The latest aspect of software we’ve been discussing and implementing for our ontology is ‘life cycle’. This is one of the features ‘bought’ by the workshop attendees in our planning poker session. We are interpreting this as a requirement for the ontology to capture information about software that allows users to understand where in the software development life-cycle an application sits, or how ‘mature’ it is.
Software maturity is, at first glance, relatively straightforward: mature software is stable, robust, maintained and supported: Microsoft Excel is mature, the script knocked up by a PhD student is not. A little more thought, however, reveals that, like versions, we are trying to capture loose conventions – a difficult task! Even where developers explicitly state the maturity of their software, giving it a ‘beta’ label for example, potential users are often no wiser about how stable or well supported it really is – Google was famous for its use of the ‘beta’ label on software that was implemented on a scale and with a robustness that many products never attain. Statements made by developers must always be considered in the knowledge that they are reflections not just of the maturity of the software but of other factors, such as marketing or political decisions.

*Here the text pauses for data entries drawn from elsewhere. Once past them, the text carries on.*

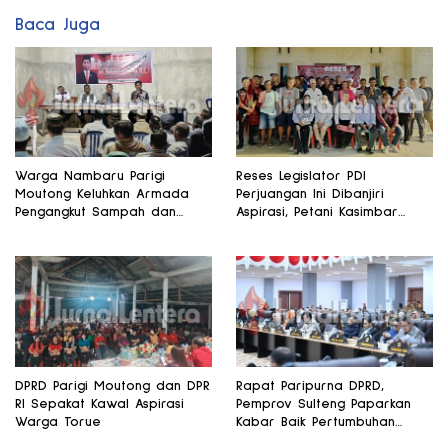
Baca Juga
Warga Nambaru Parigi
Reses Legislator PDI
Moutong Keluhkan Armada
Perjuangan Ini Dibanjiri
Pengangkut Sampah dan
Aspirasi, Petani Kasimbar
Jalan Kantong Produksi di
Minta Irigasi dan Alsintan
Reses Legislator PKS
DPRD Parigi Moutong dan DPR
Rapat Paripurna DPRD,
RI Sepakat Kawal Aspirasi
Pemprov Sulteng Paparkan
Warga Torue
Kabar Baik Pertumbuhan
Ekonomi Daerah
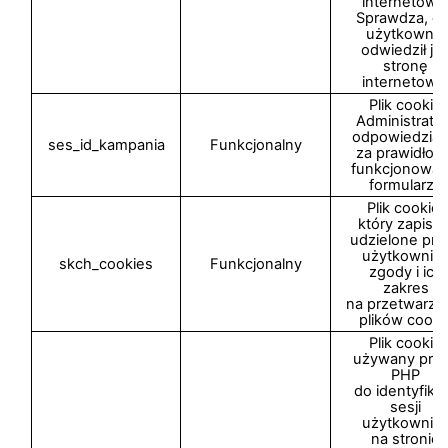
internetową
Sprawdza, cz
użytkownik
odwiedził ju
stronę
internetową
Plik cookie
Administrato
odpowiedzial
ses_id_kampania
Funkcjonalny
za prawidłow
funkcjonowan
formularzy
Plik cookie,
który zapisuj
udzielone prz
użytkownik
skch_cookies
Funkcjonalny
zgody i ich
zakres
na przetwarza
plików cooki
Plik cookie
używany prz
PHP
do identyfikac
sesji
użytkownik
na stronie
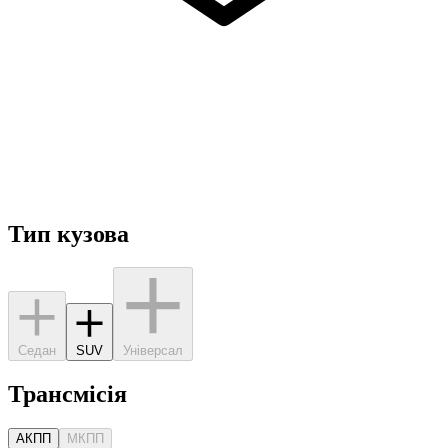
Тип кузова
Седан
SUV
Універсал
Трансмісія
АКПП
МКПП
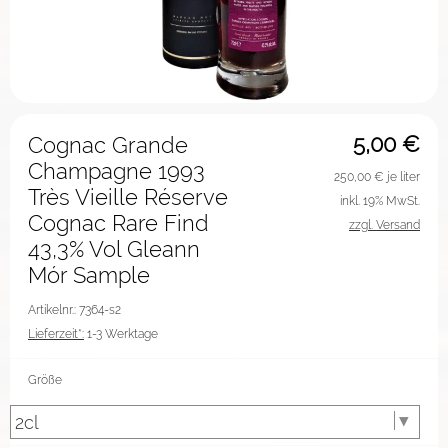
5,00
€
Cognac Grande
Champagne 1993
250,00
€ je liter
Très Vieille Réserve
inkl. 19% MwSt.
Cognac Rare Find
zzgl. Versand
43,3% Vol Gleann
Mór Sample
Artikelnr.: 7364-s2
Lieferzeit*:
1-3 Werktage
Größe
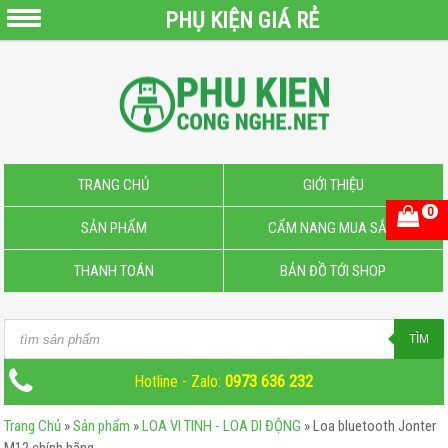
PHỤ KIỆN GIÁ RẺ
QUẠT
SẠC
PIN
MINI
PIN
TRANG CHỦ
GIỚI THIỆU
SẠC
0
SẢN PHẨM
CẨM NANG MUA SẮM
DỰ
PHÒNG
THANH TOÁN
BẢN ĐỒ TỚI SHOP
CÁP
SẠC
Products
TÌM
–
search
DOCK
Hotline - Zalo:
0973 636 232
SẠC
Trang Chủ
»
Sản phẩm
»
LOA VI TINH - LOA DI ĐỘNG
»
Loa bluetooth Jonter
MICRO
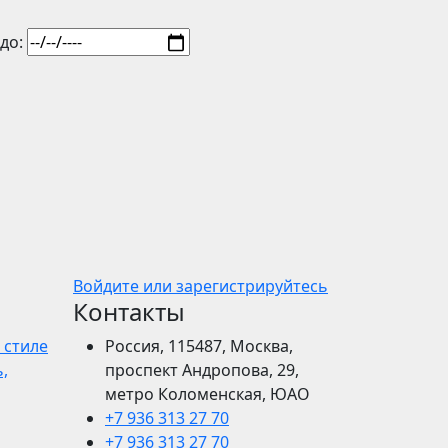
до:
Войдите или зарегистрируйтесь
Контакты
 стиле
Россия, 115487, Москва,
,
проспект Андропова, 29,
метро Коломенская, ЮАО
+7 936 313 27 70
+7 936 313 27 70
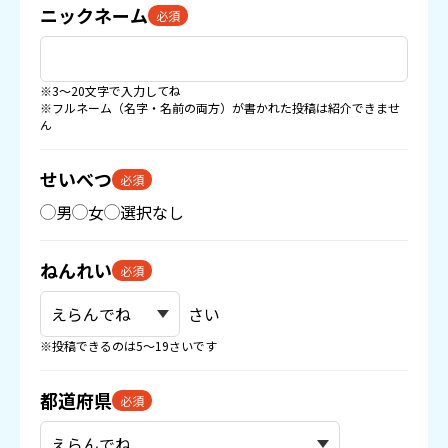
ニックネーム
必須
※3〜20文字で入力してね
※フルネーム（名字・名前の両方）が書かれた投稿は紹介できませ
ん
せいべつ
必須
男
女
選択なし
ねんれい
必須
さい
※投稿できるのは5〜19さいです
都道府県
必須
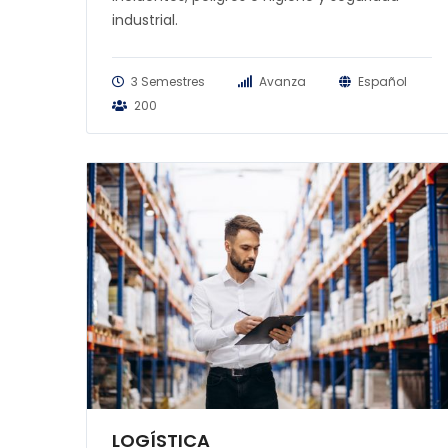
industrial.
3 Semestres
Avanza
Español
200
LOGÍSTICA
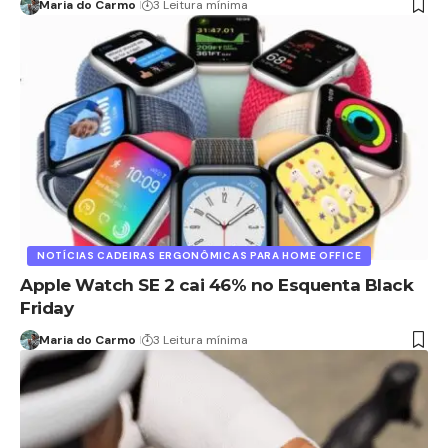
Maria do Carmo
3 Leitura mínima
NOTÍCIAS CADEIRAS ERGONÔMICAS PARA HOME OFFICE
Apple Watch SE 2 cai 46% no Esquenta Black
Friday
Maria do Carmo
3 Leitura mínima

Even existing models of maturity are not particularly helpful. For example, we might hope that the Capability Maturity Model would help, but this is really an aid to project management that focuses on software maturity from the point of view of the development process. Another (admittedly old) measure of maturity is the Software Maturity Index from the IEEE, which essentially considers maturity as the rate at which the code is changing; again this is a metric for developers that is of little relevance to our ontology.
So, how can we handle the life-cycle/maturity question? The critical questions to ask when determining the maturity of software seem to be the following:
- Is the software robust (does it have many bugs)?
- Is the software maintained (will bugs be fixed)?
- Is the software under development (can we expect new features, improvements to the UI, algorithms or performance; will the software evolve and adapt to the changing usage environment)?
In addition, we have some other questions that we can ask about software that give useful information to users and reflect the level of maturity:
- Is the software supported (do the publishers or developers respond to questions from users)?
- Has the software been around a long time?
- Does the software have a significant user base?
You will notice that many of these (in fact most of them) match competency questions that were gathered at our workshop. There were also other questions asked (see the full list) that showed that people wanted to be able to compare applications – ‘which is the best/fastest/most robust software to read this data?’. This type of question is more or less impossible to answer directly, as it depends on many subjective factors, e.g., user preferences for graphical user interface vs. command line. What we can do, however, is attempt to capture as much objective information as possible, and capture it in such a way that users will be able to ask sensible questions of the ontology so they can get information that leads them as close as possible to the answers.
These concrete statements might include:
- Release dates. Including the release date for the first version of some software, and for subsequent versions, will allow us to get an idea of how long the software has been around, how frequently it is updated, and how long it is since the last release. Of course, this information is only as good as what is entered in the ontology, and the open world assumption means that we cannot infer that the most recently released version of software in the ontology is actually the most recent unless we explicitly say so. Deciding how best to use release dates will require us to take a pragmatic balance between saying as much as possible about software and minimising maintenance requirements.
- Sources of support. URLs for discussion forums will not only directly help people using using software, but will also help those using the SWO to discover and compare tools for analysing data. The presence of forums about software indicate a level of support and usage – both of which were of interest to people at the workshop.
- The declared status. Notwithstanding the comments I made above about the unreliability of the status given by developers or publishers, this information is objective (in the sense that a given status has been declared) and it makes sense to pass it on to SWO users where available. (Incidentally, this suggests a need for provenance/reliability codes, to describe the source and reliability of information; I hope to write about that later.)
- Bug counts. For open source software it is often possible to get a count of the number of bugs – outstanding bugs, fixed bugs, and those which are unlikely to be fixed. This information is superficially appealing as it directly deals with the first two questions above. However, a number of problems suggest that this is not really suitable for direct inclusion in the ontology: first, the raw numbers take no account of the complexity of the software or how significantly a bug impacts on usability; more importantly, this information is constantly changing and would cause serious maintenance difficulties.
In conjunction with other information already in the ontology, such as publisher and developer, this simple list should cover the majority of requirements without making to ontology too complex or difficult to maintain, allowing users to get a feel for the maturity of software.